À l'approche des élections municipales, le sujet du narcotrafic s'impose comme un thème central des campagnes, les candidats de tous bords rivalisant d'engagements pour garantir la sécurité des citoyens. Ce phénomène ne se limite plus aux grandes métropoles, mais s'étend à des villes de taille moyenne, modifiant le paysage électoral.
À Clermont-Ferrand, par exemple, la droite s'est emparée de cette problématique, espérant un regain de pouvoir face à la gauche. Julien Bony, candidat des Républicains, a promis d'augmenter l'effectif des policiers municipaux de manière significative, soutenant que des agents armés sont essentiels dans un contexte où « la violence augmente » face aux trafiquants, qui ne semblent faire aucune distinction entre les forces de l'ordre.
Le maire socialiste sortant, Olivier Bianchi, défend également son bilan, ayant porté le nombre de policiers de 40 à 70 depuis 2014, mais prône davantage d'enquêteurs et de moyens pour le système judiciaire, arguant que ces éléments sont cruciaux pour une approche efficace contre le narcotrafic.
Dans le sud, à Bordeaux, une fusillade récente a, elle aussi, relancé le débat sur la sécurité, certains candidats de droite appelant à l'augmentation des effectifs policiers et à leur armement. Plus au nord, à Brest, un changement de cap a été opéré par le maire PS, François Cuillandre, qui s'est engagé à créer une police municipale s'il est réélu.

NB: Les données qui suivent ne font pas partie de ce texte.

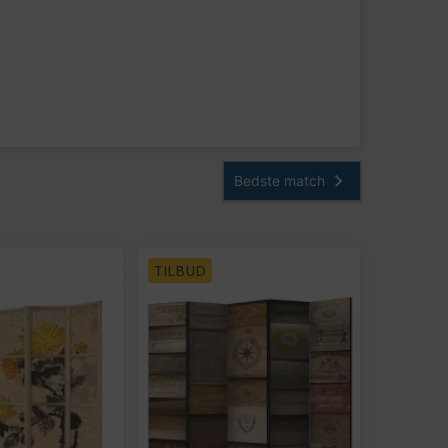
TILBUD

Pour une réponse collective face au narcotrafic
Le militant écologiste et expert en politiques antidrogue, Amine Kessaci, estime que « la question du narcotrafic doit être la réponse numéro une dans les programmes ». À seulement 22 ans, et après avoir perdu ses deux frères dans des violences liées au trafic, il plaide pour une action renforcée des maires contre ce fléau. De même, Jérôme Durain, ancien sénateur, alerte sur l'absence de « zones blanches » en France, soulignant l’urgence d’un engagement politique fort.
Face à ce défi grandissant, des voix s'élèvent aussi pour appeler les candidats à la vigilance quant au financement de leur campagne, en raison des risques de corruption liés à la criminalité. Christian Charpy, président de la Commission nationale des comptes de campagne, appelle les élus à appliquer des règles strictes et à protéger l'intégrité des institutions locales.

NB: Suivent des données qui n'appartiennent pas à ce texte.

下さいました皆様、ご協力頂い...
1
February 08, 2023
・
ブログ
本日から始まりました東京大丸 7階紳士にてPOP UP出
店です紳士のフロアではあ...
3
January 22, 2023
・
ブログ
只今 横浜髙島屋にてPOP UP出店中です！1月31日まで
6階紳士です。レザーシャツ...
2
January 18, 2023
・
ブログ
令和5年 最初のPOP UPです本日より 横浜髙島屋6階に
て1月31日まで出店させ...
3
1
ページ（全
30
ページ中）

Le débat autour des mesures à prendre face au narcotrafic est complexe. Les villes, de Lyon à Besançon, doivent faire face à des défis uniques, et chaque candidat a sa propre perspective sur les solutions à apporter, allant de l'augmentation des caméras de surveillance à des initiatives communautaires pour traiter les racines du problème. Anne Vignot, la maire écologiste sortante de Besançon, souligne que la lutte contre le trafic ne se limite pas à une simple question de sécurité matérielle, mais nécessite une approche sociale et préventive efficace.
Alors que cette campagne se poursuit, il est clair que le narcotrafic, loin d'être un problème isolé, est désormais au cœur des préoccupations des citoyens et des responsables politiques, posant un défi de taille pour les prochaines élections.